───── Materials provided ─────
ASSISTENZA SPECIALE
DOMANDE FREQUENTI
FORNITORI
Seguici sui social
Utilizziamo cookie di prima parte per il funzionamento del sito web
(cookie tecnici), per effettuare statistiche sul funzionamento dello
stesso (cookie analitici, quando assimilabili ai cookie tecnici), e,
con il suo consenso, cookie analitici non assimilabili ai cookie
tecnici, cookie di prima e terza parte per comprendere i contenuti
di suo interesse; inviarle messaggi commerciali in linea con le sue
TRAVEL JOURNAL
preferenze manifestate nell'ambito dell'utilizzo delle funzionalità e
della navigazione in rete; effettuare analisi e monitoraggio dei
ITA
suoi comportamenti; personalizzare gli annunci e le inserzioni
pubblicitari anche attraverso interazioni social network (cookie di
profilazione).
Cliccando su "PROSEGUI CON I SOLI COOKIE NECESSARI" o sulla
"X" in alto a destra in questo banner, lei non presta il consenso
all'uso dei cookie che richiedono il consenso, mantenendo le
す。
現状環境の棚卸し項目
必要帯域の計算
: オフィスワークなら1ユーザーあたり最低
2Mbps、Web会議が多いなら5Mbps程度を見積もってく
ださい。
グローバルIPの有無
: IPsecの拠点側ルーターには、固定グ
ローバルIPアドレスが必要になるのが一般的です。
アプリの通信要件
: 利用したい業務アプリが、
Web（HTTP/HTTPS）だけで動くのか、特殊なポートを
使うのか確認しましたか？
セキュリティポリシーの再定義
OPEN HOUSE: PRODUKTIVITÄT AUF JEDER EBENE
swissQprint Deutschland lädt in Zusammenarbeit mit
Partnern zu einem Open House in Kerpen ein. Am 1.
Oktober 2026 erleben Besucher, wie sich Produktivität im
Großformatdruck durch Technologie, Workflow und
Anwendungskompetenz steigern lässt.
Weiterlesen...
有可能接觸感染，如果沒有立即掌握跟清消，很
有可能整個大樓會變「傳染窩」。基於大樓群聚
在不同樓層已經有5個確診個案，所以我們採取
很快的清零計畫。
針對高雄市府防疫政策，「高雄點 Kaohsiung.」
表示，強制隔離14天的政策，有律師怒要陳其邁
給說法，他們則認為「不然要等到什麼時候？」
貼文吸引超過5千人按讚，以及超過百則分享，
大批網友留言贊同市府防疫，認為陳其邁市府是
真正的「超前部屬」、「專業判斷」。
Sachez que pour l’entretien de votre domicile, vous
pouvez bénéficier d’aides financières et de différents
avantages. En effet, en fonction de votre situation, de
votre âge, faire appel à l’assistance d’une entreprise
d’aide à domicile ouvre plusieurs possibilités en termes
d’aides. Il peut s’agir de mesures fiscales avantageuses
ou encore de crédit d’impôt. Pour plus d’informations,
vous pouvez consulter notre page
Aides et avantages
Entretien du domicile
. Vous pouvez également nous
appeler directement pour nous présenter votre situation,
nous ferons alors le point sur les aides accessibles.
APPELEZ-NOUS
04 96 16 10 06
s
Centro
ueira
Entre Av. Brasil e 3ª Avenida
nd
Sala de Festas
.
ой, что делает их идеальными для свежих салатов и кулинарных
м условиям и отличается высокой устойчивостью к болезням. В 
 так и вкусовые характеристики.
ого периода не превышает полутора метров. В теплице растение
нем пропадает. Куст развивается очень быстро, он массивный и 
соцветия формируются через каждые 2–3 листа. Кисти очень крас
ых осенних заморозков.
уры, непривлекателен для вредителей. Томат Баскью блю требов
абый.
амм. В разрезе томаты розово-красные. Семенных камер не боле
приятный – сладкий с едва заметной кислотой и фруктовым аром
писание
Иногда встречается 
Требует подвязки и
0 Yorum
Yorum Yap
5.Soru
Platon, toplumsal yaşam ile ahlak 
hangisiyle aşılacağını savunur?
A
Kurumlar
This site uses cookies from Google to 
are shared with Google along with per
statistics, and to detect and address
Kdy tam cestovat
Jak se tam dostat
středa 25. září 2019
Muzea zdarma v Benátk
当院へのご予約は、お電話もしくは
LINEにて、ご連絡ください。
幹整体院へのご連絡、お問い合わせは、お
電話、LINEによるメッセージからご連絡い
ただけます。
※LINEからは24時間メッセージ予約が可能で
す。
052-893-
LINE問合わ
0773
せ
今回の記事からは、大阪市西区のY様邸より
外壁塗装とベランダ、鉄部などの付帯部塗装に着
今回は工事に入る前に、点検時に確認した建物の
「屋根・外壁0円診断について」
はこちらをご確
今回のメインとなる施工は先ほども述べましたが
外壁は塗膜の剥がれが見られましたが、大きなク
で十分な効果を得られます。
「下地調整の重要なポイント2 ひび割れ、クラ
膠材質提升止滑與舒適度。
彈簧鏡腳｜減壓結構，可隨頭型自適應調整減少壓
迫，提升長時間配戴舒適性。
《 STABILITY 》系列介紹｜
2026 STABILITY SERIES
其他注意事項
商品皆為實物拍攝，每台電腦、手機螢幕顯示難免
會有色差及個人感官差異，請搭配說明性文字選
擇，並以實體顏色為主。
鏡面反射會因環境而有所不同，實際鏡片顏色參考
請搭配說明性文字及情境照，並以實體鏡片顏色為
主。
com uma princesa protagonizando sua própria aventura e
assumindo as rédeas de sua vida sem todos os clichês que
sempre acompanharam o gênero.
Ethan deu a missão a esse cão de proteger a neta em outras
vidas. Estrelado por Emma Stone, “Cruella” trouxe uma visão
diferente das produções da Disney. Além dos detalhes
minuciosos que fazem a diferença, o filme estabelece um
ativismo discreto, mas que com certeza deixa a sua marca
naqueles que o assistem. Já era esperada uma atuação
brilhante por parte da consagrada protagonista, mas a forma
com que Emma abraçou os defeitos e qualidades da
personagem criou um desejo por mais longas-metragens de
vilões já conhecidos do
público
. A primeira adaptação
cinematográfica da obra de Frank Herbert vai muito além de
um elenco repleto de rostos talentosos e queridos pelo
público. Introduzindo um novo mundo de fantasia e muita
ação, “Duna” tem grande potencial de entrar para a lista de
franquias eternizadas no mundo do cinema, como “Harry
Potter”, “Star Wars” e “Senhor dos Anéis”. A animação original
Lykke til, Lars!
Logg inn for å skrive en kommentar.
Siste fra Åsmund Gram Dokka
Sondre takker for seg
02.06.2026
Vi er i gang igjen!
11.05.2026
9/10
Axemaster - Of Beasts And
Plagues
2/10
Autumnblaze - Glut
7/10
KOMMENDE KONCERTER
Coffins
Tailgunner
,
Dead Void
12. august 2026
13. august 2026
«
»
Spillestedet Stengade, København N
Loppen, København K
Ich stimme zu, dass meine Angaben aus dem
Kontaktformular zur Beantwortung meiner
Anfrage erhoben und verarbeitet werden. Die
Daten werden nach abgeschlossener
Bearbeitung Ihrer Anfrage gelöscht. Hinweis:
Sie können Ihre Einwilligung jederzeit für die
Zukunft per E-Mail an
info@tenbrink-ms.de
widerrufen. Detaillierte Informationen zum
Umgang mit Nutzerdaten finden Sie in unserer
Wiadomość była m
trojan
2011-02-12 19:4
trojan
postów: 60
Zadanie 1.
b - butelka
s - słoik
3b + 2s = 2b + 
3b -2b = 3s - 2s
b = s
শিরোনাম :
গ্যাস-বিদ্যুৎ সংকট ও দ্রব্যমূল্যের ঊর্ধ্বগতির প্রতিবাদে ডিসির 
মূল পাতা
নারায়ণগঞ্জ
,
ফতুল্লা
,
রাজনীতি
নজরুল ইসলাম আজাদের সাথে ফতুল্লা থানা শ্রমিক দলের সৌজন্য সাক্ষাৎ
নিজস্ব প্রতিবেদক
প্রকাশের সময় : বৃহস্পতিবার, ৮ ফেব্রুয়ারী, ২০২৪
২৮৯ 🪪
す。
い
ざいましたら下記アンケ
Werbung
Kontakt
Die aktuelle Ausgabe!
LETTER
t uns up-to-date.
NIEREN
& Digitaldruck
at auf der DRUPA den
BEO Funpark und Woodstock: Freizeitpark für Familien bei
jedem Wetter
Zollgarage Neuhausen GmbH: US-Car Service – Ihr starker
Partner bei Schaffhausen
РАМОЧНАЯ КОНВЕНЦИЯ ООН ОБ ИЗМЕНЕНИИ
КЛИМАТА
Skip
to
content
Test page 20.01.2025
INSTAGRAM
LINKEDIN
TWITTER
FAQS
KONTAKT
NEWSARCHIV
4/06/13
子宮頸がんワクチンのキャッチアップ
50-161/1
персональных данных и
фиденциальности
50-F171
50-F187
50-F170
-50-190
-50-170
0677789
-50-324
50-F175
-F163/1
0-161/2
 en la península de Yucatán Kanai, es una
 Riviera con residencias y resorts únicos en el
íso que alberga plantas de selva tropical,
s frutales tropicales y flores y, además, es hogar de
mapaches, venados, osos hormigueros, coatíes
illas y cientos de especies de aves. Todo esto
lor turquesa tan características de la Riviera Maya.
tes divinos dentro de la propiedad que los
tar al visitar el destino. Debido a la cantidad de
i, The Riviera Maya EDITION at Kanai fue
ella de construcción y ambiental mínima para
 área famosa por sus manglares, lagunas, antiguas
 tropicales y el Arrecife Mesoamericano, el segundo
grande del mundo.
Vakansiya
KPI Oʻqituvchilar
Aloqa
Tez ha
─────
Task directions: From the first line of the records to the line containing "有可能整個大樓會變「傳染窩」。基於大樓群聚", inclusive, transcribe everything exactly and leave out the rest.

Completed exercise:
ASSISTENZA SPECIALE
DOMANDE FREQUENTI
FORNITORI
Seguici sui social
Utilizziamo cookie di prima parte per il funzionamento del sito web
(cookie tecnici), per effettuare statistiche sul funzionamento dello
stesso (cookie analitici, quando assimilabili ai cookie tecnici), e,
con il suo consenso, cookie analitici non assimilabili ai cookie
tecnici, cookie di prima e terza parte per comprendere i contenuti
di suo interesse; inviarle messaggi commerciali in linea con le sue
TRAVEL JOURNAL
preferenze manifestate nell'ambito dell'utilizzo delle funzionalità e
della navigazione in rete; effettuare analisi e monitoraggio dei
ITA
suoi comportamenti; personalizzare gli annunci e le inserzioni
pubblicitari anche attraverso interazioni social network (cookie di
profilazione).
Cliccando su "PROSEGUI CON I SOLI COOKIE NECESSARI" o sulla
"X" in alto a destra in questo banner, lei non presta il consenso
all'uso dei cookie che richiedono il consenso, mantenendo le
す。
現状環境の棚卸し項目
必要帯域の計算
: オフィスワークなら1ユーザーあたり最低
2Mbps、Web会議が多いなら5Mbps程度を見積もってく
ださい。
グローバルIPの有無
: IPsecの拠点側ルーターには、固定グ
ローバルIPアドレスが必要になるのが一般的です。
アプリの通信要件
: 利用したい業務アプリが、
Web（HTTP/HTTPS）だけで動くのか、特殊なポートを
使うのか確認しましたか？
セキュリティポリシーの再定義
OPEN HOUSE: PRODUKTIVITÄT AUF JEDER EBENE
swissQprint Deutschland lädt in Zusammenarbeit mit
Partnern zu einem Open House in Kerpen ein. Am 1.
Oktober 2026 erleben Besucher, wie sich Produktivität im
Großformatdruck durch Technologie, Workflow und
Anwendungskompetenz steigern lässt.
Weiterlesen...
有可能接觸感染，如果沒有立即掌握跟清消，很
有可能整個大樓會變「傳染窩」。基於大樓群聚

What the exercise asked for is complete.